Saved data entries
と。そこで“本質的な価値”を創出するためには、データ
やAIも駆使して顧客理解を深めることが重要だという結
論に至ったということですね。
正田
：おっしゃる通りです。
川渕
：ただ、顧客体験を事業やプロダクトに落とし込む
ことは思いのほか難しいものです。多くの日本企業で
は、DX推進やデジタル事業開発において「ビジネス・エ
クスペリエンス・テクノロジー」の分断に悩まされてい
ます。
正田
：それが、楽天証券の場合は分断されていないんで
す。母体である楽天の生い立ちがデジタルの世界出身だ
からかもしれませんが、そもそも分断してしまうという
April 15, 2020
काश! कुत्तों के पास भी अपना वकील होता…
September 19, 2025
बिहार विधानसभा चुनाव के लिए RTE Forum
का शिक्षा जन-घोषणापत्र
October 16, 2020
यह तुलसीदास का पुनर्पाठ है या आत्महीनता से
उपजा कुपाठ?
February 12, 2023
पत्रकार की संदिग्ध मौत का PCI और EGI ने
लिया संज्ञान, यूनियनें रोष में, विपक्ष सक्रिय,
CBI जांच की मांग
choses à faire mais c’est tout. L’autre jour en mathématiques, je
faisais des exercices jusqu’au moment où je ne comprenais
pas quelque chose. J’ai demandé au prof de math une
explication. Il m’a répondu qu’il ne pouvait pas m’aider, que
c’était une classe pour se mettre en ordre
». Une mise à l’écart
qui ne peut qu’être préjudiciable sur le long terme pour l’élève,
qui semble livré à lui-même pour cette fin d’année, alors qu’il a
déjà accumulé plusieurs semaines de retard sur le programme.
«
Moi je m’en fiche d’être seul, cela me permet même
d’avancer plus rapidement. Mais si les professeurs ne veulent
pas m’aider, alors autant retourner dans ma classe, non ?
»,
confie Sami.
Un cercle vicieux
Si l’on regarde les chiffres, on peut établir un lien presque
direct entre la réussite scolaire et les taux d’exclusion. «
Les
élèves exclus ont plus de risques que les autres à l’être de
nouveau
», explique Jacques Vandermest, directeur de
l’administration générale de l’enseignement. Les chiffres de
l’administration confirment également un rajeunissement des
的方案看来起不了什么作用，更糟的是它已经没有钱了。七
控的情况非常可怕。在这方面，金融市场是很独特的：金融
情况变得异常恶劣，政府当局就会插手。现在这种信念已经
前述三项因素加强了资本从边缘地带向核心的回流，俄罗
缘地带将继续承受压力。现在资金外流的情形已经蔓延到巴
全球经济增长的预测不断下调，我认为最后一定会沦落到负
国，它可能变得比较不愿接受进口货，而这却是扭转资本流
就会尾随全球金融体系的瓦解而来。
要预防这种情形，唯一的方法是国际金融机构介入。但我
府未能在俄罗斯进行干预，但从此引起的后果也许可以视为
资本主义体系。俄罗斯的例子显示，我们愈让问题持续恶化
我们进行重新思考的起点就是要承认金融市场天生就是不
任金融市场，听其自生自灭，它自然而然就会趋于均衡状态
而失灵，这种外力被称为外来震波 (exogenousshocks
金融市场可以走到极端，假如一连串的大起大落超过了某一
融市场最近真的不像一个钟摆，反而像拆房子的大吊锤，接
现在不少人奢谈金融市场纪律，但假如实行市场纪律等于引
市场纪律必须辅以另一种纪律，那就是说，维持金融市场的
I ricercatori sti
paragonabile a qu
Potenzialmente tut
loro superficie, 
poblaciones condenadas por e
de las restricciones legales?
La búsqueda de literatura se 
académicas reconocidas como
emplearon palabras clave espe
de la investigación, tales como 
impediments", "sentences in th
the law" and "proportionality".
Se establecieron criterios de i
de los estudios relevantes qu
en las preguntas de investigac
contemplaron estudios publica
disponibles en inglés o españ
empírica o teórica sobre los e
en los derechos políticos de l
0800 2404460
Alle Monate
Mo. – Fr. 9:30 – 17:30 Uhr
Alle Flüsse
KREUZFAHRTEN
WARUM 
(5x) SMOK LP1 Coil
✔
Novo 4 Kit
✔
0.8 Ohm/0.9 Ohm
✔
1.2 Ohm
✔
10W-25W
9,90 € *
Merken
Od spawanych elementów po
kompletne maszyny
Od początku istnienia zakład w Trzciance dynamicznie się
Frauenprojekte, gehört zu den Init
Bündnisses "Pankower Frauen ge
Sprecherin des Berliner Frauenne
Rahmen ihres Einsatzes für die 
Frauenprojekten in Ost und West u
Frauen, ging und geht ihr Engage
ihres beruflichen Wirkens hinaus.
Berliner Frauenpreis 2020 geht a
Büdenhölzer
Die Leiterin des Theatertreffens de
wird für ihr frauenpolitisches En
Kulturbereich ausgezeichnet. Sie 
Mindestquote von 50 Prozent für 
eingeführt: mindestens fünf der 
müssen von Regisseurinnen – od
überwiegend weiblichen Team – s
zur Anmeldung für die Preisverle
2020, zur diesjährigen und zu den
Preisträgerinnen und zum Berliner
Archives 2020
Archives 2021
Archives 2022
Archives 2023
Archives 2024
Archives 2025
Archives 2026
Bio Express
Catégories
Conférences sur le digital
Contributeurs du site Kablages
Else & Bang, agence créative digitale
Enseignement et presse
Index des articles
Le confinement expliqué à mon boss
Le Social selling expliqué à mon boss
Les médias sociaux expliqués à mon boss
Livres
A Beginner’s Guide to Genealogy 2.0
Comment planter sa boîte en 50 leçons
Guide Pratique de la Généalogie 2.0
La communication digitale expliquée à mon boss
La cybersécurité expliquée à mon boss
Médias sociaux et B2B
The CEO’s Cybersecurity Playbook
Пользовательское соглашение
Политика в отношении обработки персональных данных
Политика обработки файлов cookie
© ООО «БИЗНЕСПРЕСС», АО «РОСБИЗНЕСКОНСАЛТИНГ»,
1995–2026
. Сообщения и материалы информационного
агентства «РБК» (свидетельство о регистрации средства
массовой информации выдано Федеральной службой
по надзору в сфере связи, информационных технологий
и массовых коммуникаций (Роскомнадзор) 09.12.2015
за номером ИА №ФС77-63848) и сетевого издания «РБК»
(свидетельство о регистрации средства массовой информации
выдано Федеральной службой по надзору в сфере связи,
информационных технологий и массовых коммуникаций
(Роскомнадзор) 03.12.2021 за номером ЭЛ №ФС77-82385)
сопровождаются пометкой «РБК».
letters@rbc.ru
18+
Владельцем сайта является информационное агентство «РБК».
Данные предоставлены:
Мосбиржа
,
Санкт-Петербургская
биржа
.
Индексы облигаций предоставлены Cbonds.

WHAT IS NEEDED >> Copy out all the lines of the records that include "peut".

OUTPUT FOR THIS TASK >>
qui ne peut qu’être préjudiciable sur le long terme pour l’élève,
Si l’on regarde les chiffres, on peut établir un lien presque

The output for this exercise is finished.